### HOW TO COMPLETE THIS TASK
Copy, exactly and without additions, every line in the records below from the one holding "Afficher les 8 avis" through the one holding "Hannah autorise production, événements", both ends included.

START INFORMATION GIVEN

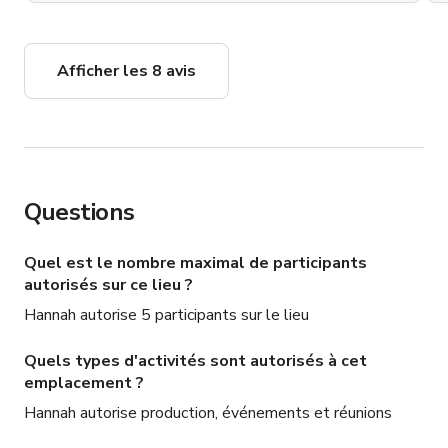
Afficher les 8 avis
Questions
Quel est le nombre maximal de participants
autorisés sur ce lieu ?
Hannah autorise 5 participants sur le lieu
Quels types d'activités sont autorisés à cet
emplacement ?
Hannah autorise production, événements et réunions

END INFORMATION GIVEN
START INFORMATION GIVEN

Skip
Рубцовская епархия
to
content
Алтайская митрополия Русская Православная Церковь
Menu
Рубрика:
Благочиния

END INFORMATION GIVEN
START INFORMATION GIVEN

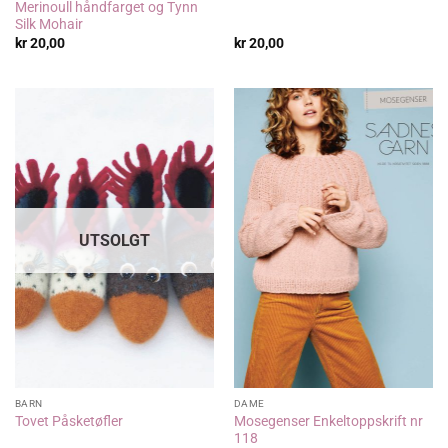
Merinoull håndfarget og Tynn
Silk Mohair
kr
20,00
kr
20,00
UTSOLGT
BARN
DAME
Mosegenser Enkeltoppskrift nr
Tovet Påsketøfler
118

END INFORMATION GIVEN

### OUTPUT OF THE TASK
Afficher les 8 avis
Questions
Quel est le nombre maximal de participants
autorisés sur ce lieu ?
Hannah autorise 5 participants sur le lieu
Quels types d'activités sont autorisés à cet
emplacement ?
Hannah autorise production, événements et réunions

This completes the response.